But it makes for a very handy marketing tool.

So today, we unpack the spread of “addiction,” what the actual science says, and why it matters that we stop seeing Instagram and TikTok as this century’s opium.

Let’s Get Some Science in Here
To get a handle on the current state of scientific research into how social media affects our well-being, The Daily Upside spoke to Professor Andy Przybylski (pronounced: Shuh-bill-ski) an experimental psychologist at the Oxford Internet Institute. 

Przybylski stated emphatically that he doesn’t believe social media “addiction” exists in any way, shape or form. But he does agree that people can absolutely develop unhealthy relationships with social media. 
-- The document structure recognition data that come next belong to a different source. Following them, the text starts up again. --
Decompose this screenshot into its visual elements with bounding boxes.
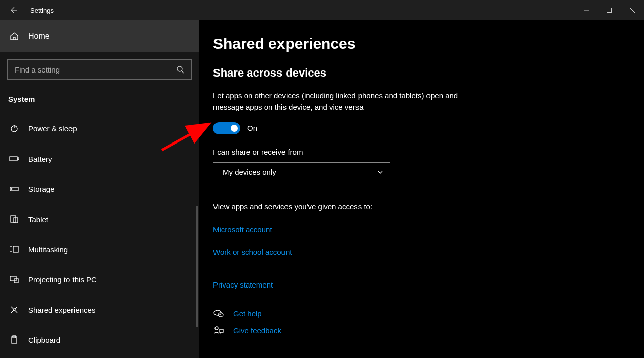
get-help-link[interactable]: Get help <box>233 309 262 318</box>
shared-experiences-icon <box>9 305 19 314</box>
arrow-left-icon <box>9 6 17 14</box>
sidebar-item-label: Battery <box>28 155 52 163</box>
microsoft-account-link[interactable]: Microsoft account <box>213 225 272 234</box>
sidebar-item-label: Multitasking <box>28 245 68 254</box>
sidebar-section-label: System <box>0 80 199 108</box>
home-icon <box>9 32 19 41</box>
sidebar-item-label: Tablet <box>28 215 48 224</box>
sidebar-home-label: Home <box>28 32 50 41</box>
sidebar-item-label: Projecting to this PC <box>28 275 97 284</box>
close-button[interactable] <box>621 2 644 18</box>
maximize-button[interactable] <box>598 2 621 18</box>
clipboard-icon <box>9 335 19 344</box>
svg-rect-1 <box>607 8 612 13</box>
svg-line-19 <box>11 307 13 309</box>
give-feedback-row[interactable]: Give feedback <box>213 326 630 335</box>
share-from-dropdown[interactable]: My devices only <box>213 162 390 182</box>
sidebar-item-multitasking[interactable]: Multitasking <box>0 234 199 264</box>
multitasking-icon <box>9 245 19 253</box>
back-button[interactable] <box>5 2 21 18</box>
sidebar-item-label: Clipboard <box>28 336 60 344</box>
sidebar-item-battery[interactable]: Battery <box>0 144 199 174</box>
sidebar-item-projecting[interactable]: Projecting to this PC <box>0 264 199 295</box>
battery-icon <box>9 155 19 162</box>
svg-point-23 <box>13 309 15 311</box>
work-school-account-link[interactable]: Work or school account <box>213 248 292 256</box>
main-content: Shared experiences Share across devices … <box>199 20 644 358</box>
svg-rect-16 <box>13 246 18 252</box>
sidebar-home[interactable]: Home <box>0 20 199 52</box>
sidebar-item-label: Shared experiences <box>28 306 95 314</box>
sidebar-item-shared-experiences[interactable]: Shared experiences <box>0 295 199 325</box>
sidebar-item-clipboard[interactable]: Clipboard <box>0 325 199 355</box>
svg-line-5 <box>182 71 184 73</box>
svg-point-4 <box>177 66 182 71</box>
toggle-knob <box>231 125 238 132</box>
power-icon <box>9 124 19 133</box>
search-input[interactable] <box>15 65 176 74</box>
search-icon <box>176 65 184 74</box>
window-controls <box>575 2 644 18</box>
svg-line-21 <box>11 311 13 313</box>
storage-icon <box>9 185 19 192</box>
projecting-icon <box>9 275 19 283</box>
share-across-devices-toggle[interactable] <box>213 122 240 134</box>
chevron-down-icon <box>377 169 384 176</box>
section-heading: Share across devices <box>213 66 630 80</box>
tablet-icon <box>9 214 19 224</box>
get-help-row[interactable]: Get help <box>213 309 630 318</box>
page-title: Shared experiences <box>213 35 630 52</box>
sidebar-item-storage[interactable]: Storage <box>0 174 199 204</box>
sidebar-item-label: Storage <box>28 185 55 193</box>
svg-point-11 <box>11 189 12 190</box>
sidebar-item-power-sleep[interactable]: Power & sleep <box>0 113 199 144</box>
title-bar: Settings <box>0 0 644 20</box>
search-box[interactable] <box>7 59 192 80</box>
sidebar: Home System Power & sleep <box>0 20 199 358</box>
svg-rect-12 <box>11 216 16 222</box>
chat-icon <box>213 309 224 318</box>
svg-rect-8 <box>10 157 17 161</box>
dropdown-value: My devices only <box>223 168 276 176</box>
feedback-icon <box>213 326 224 335</box>
sidebar-item-label: Power & sleep <box>28 124 77 133</box>
svg-line-22 <box>15 311 17 313</box>
close-icon <box>629 7 635 13</box>
share-from-label: I can share or receive from <box>213 148 630 156</box>
give-feedback-link[interactable]: Give feedback <box>233 326 281 335</box>
svg-line-20 <box>15 307 17 309</box>
toggle-state-label: On <box>247 124 257 132</box>
minimize-icon <box>583 7 589 13</box>
sidebar-item-tablet[interactable]: Tablet <box>0 204 199 234</box>
privacy-statement-link[interactable]: Privacy statement <box>213 280 273 289</box>
minimize-button[interactable] <box>575 2 598 18</box>
maximize-icon <box>606 7 612 13</box>
svg-point-28 <box>215 327 218 330</box>
sidebar-scrollbar[interactable] <box>196 206 198 327</box>
window-title: Settings <box>30 7 54 14</box>
section-description: Let apps on other devices (including lin… <box>213 90 485 113</box>
svg-rect-9 <box>18 158 19 160</box>
access-text: View apps and services you've given acce… <box>213 202 630 211</box>
sidebar-nav: Power & sleep Battery Storage Tablet <box>0 113 199 355</box>
svg-point-27 <box>218 313 223 317</box>
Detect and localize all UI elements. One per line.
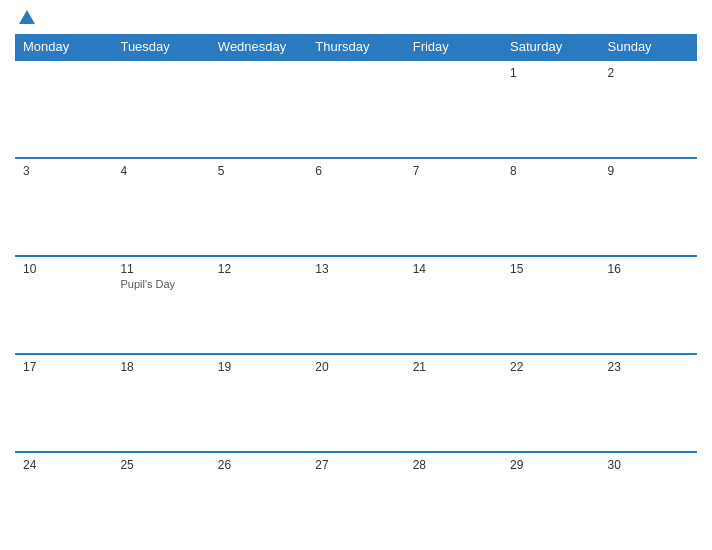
calendar-cell: 21 bbox=[405, 354, 502, 452]
calendar-cell: 23 bbox=[600, 354, 697, 452]
day-number: 8 bbox=[510, 164, 591, 178]
week-row-4: 17181920212223 bbox=[15, 354, 697, 452]
calendar-cell: 11Pupil's Day bbox=[112, 256, 209, 354]
calendar-cell: 29 bbox=[502, 452, 599, 540]
weekday-header-thursday: Thursday bbox=[307, 34, 404, 60]
calendar-cell: 17 bbox=[15, 354, 112, 452]
day-number: 29 bbox=[510, 458, 591, 472]
calendar-cell: 10 bbox=[15, 256, 112, 354]
day-number: 28 bbox=[413, 458, 494, 472]
calendar-cell: 9 bbox=[600, 158, 697, 256]
calendar-cell: 2 bbox=[600, 60, 697, 158]
calendar-cell: 12 bbox=[210, 256, 307, 354]
day-number: 1 bbox=[510, 66, 591, 80]
calendar-cell: 6 bbox=[307, 158, 404, 256]
calendar-wrapper: MondayTuesdayWednesdayThursdayFridaySatu… bbox=[0, 0, 712, 550]
calendar-cell: 26 bbox=[210, 452, 307, 540]
calendar-table: MondayTuesdayWednesdayThursdayFridaySatu… bbox=[15, 34, 697, 540]
weekday-header-tuesday: Tuesday bbox=[112, 34, 209, 60]
calendar-cell: 1 bbox=[502, 60, 599, 158]
calendar-cell: 28 bbox=[405, 452, 502, 540]
week-row-3: 1011Pupil's Day1213141516 bbox=[15, 256, 697, 354]
calendar-cell: 15 bbox=[502, 256, 599, 354]
calendar-cell bbox=[15, 60, 112, 158]
weekday-header-friday: Friday bbox=[405, 34, 502, 60]
calendar-cell: 22 bbox=[502, 354, 599, 452]
week-row-5: 24252627282930 bbox=[15, 452, 697, 540]
calendar-cell bbox=[112, 60, 209, 158]
day-number: 11 bbox=[120, 262, 201, 276]
day-number: 5 bbox=[218, 164, 299, 178]
day-number: 24 bbox=[23, 458, 104, 472]
day-number: 20 bbox=[315, 360, 396, 374]
calendar-cell: 8 bbox=[502, 158, 599, 256]
day-number: 18 bbox=[120, 360, 201, 374]
day-number: 4 bbox=[120, 164, 201, 178]
day-number: 30 bbox=[608, 458, 689, 472]
weekday-header-row: MondayTuesdayWednesdayThursdayFridaySatu… bbox=[15, 34, 697, 60]
day-number: 21 bbox=[413, 360, 494, 374]
day-number: 19 bbox=[218, 360, 299, 374]
day-number: 13 bbox=[315, 262, 396, 276]
calendar-cell: 19 bbox=[210, 354, 307, 452]
day-number: 27 bbox=[315, 458, 396, 472]
weekday-header-wednesday: Wednesday bbox=[210, 34, 307, 60]
day-number: 16 bbox=[608, 262, 689, 276]
day-number: 22 bbox=[510, 360, 591, 374]
calendar-cell bbox=[210, 60, 307, 158]
calendar-cell: 4 bbox=[112, 158, 209, 256]
calendar-cell bbox=[405, 60, 502, 158]
calendar-cell: 7 bbox=[405, 158, 502, 256]
day-number: 6 bbox=[315, 164, 396, 178]
day-number: 15 bbox=[510, 262, 591, 276]
holiday-label: Pupil's Day bbox=[120, 278, 201, 290]
day-number: 12 bbox=[218, 262, 299, 276]
day-number: 17 bbox=[23, 360, 104, 374]
calendar-header bbox=[15, 10, 697, 26]
calendar-cell bbox=[307, 60, 404, 158]
day-number: 7 bbox=[413, 164, 494, 178]
calendar-cell: 13 bbox=[307, 256, 404, 354]
calendar-cell: 30 bbox=[600, 452, 697, 540]
day-number: 25 bbox=[120, 458, 201, 472]
week-row-2: 3456789 bbox=[15, 158, 697, 256]
calendar-cell: 3 bbox=[15, 158, 112, 256]
day-number: 10 bbox=[23, 262, 104, 276]
day-number: 23 bbox=[608, 360, 689, 374]
calendar-cell: 14 bbox=[405, 256, 502, 354]
weekday-header-monday: Monday bbox=[15, 34, 112, 60]
day-number: 14 bbox=[413, 262, 494, 276]
calendar-cell: 16 bbox=[600, 256, 697, 354]
day-number: 3 bbox=[23, 164, 104, 178]
calendar-cell: 24 bbox=[15, 452, 112, 540]
week-row-1: 12 bbox=[15, 60, 697, 158]
logo bbox=[15, 10, 35, 26]
logo-triangle-icon bbox=[19, 10, 35, 24]
day-number: 2 bbox=[608, 66, 689, 80]
calendar-cell: 27 bbox=[307, 452, 404, 540]
weekday-header-sunday: Sunday bbox=[600, 34, 697, 60]
calendar-cell: 18 bbox=[112, 354, 209, 452]
weekday-header-saturday: Saturday bbox=[502, 34, 599, 60]
calendar-cell: 5 bbox=[210, 158, 307, 256]
day-number: 26 bbox=[218, 458, 299, 472]
calendar-cell: 25 bbox=[112, 452, 209, 540]
day-number: 9 bbox=[608, 164, 689, 178]
calendar-cell: 20 bbox=[307, 354, 404, 452]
“I think some people have problems with the internet… but they’re probably not ‘addicted’ to it in the way that you might think that somebody is addicted to something else that may be ruining their lives,” Przybylski said. “They’re probably more likely to be addicted to it in a way that a person who’s seriously socially anxious, or seriously impaired in terms of depression or dysthymia [a persistent depressive disorder] also happens to have a behavior of staying in bed or avoiding social contact.”

Who’s Afraid of Social Media?
The notion that social media is habit forming is fueled, at least in part, by the Silicon Valley insiders who built it, and mainstream media that bought it. In 2018, the BBC’s Panorama program broadcast an edition called “Smartphones: The Dark Side.” In it, the program interviewed engineers who’d invented features such as “infinite scroll,” i.e., the feature that lets you scroll smoothly through a social media timeline without stopping to load new posts. These engineers lamented, Oppenheimer-like, the destructive force of their inventions. The inventor of infinite scroll told the program: “it became so powerful that it just addicts people.”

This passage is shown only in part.